Low-Code Workflows for Actuaries: IBNR

The TL;DR

Buzz is building around low-code in actuarial circles.
As everyone knows, Excel has plenty of shortcomings.
Low-code and high-code alternatives can improve many of Excel’s shortcomings, but they come with their own challenges.
We use KNIME to demonstrate low-code workflows for a typical actuarial task, IBNR computation.
Low-code platforms allow actuaries to think at a higher level of abstraction.
Low-code platforms offer compelling advantages and should be evaluated as a replacement of Excel-based workflows and processes.

So Much Buzz

No doubt you have heard about low-code platforms. Perhaps you have seen them at a conference, talked to a low-code vendor or consultant, or even use them as part of your work. But no matter where you look, you will find little detail about what they are good for and how they will (often) improve your work. Plenty of why, but virtually no how or what.

There was an article recently in The Actuary talking about low-code systems.
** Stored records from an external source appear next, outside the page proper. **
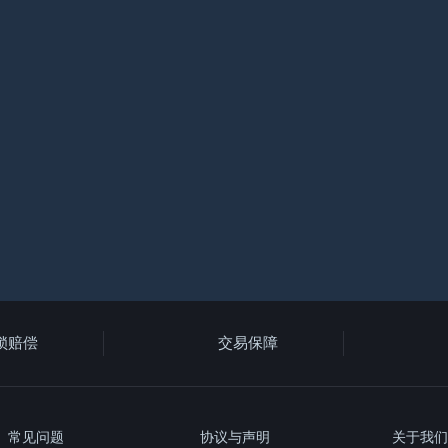
锁赔偿
交易保障
常见问题
协议与声明
关于我们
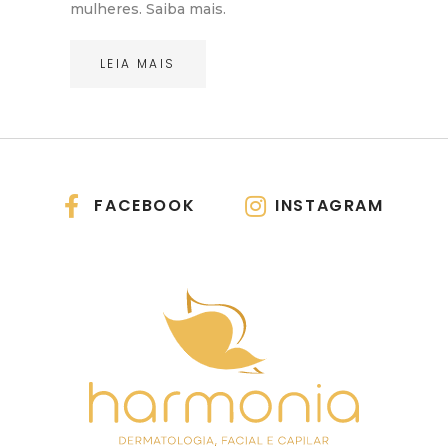
mulheres. Saiba mais.
LEIA MAIS
FACEBOOK
INSTAGRAM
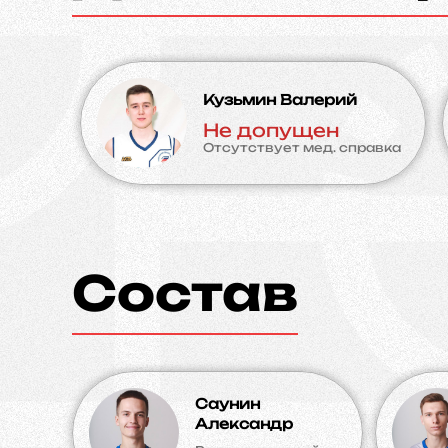
Кузьмин Валерий
Не допущен
Отсутствует мед. справка
Состав
Саунин
Александр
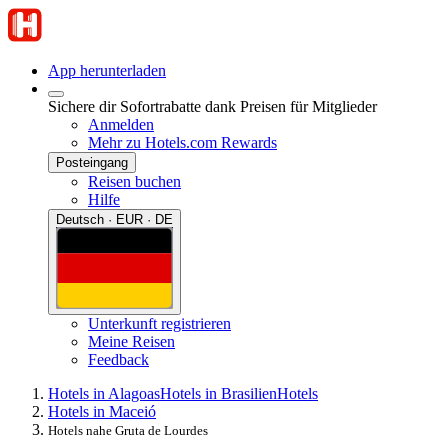
App herunterladen
Sichere dir Sofortrabatte dank Preisen für Mitglieder
Anmelden
Mehr zu Hotels.com Rewards
Posteingang
Reisen buchen
Hilfe
Deutsch · EUR · DE
Unterkunft registrieren
Meine Reisen
Feedback
Hotels in Alagoas
Hotels in Brasilien
Hotels
Hotels in Maceió
Hotels nahe Gruta de Lourdes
I agreed with what it said (mostly), but even I, a low-code adherent, was left wanting to know more. What sets me apart from the typical actuarial reader is my experience in low-code platforms. I have had the pleasure of working with a mature, powerful low-code environment and know just how powerful they are.

What environment is that, you may ask? Houdini. But that is a story for another day.

The Actuary’s Albatross

Excel is an extraordinary program. Supremely flexible and versatile. Even before it became Turing complete with the addition of the LAMBDA function, Excel with and without VBA has been a powerful tool for actuaries. So much so that an entire shadow IT environment has grown up around it in actuarial departments.

In 2021, Stephan Mathys wrote the article “Several Reasons Excel Should Not Be Your Production-Level Actuarial System” for the Smaller Insurance Company section. Without meaning to, he lays out great reasons why it is time to move on from Excel. I recount them here.

Excel is a blank slate. Users must supply there own structure and design, among others. These are things actuaries are not trained to do.
Excel has data and size limitations. Currently a bit over one million rows, it used to be much, much less. PowerQuery can handle greater than that, yet there are far better tools for handling such large amounts of data.
Excel wasn’t designed for effective visual displays. Essentially an extension of the first item.
Processing power is limited. Excel is stuck with the memory and CPU on your local machine.
Version control is non-existent. In Excel. This requires ad hoc methods which are far from fool-proof, such as making copies with appropriate file names.
Formula copy/paste practices. In short, how do I know that cell A356709 uses the same formula as cell A2 and A9120, if they are supposed to be identical?
Excel itself has versions. Microsoft regularly iterates on improving Excel. For example, the LAMBDA function is a very recent addition.
Undocumented or Unknown External References to Internal Components Can Lead to Data Pipeline Issues. External references to other workbooks and resources can break readily.

In short, we have stretched Excel far beyond its original design and intended uses.

Easing the Burden

Technology marches ever onward, and in 2024, we find ourselves awash in tools and systems which promise to improve efficiency, effectiveness, robustness, and performance. Despite that, many actuaries continue to use Excel for (almost) everything.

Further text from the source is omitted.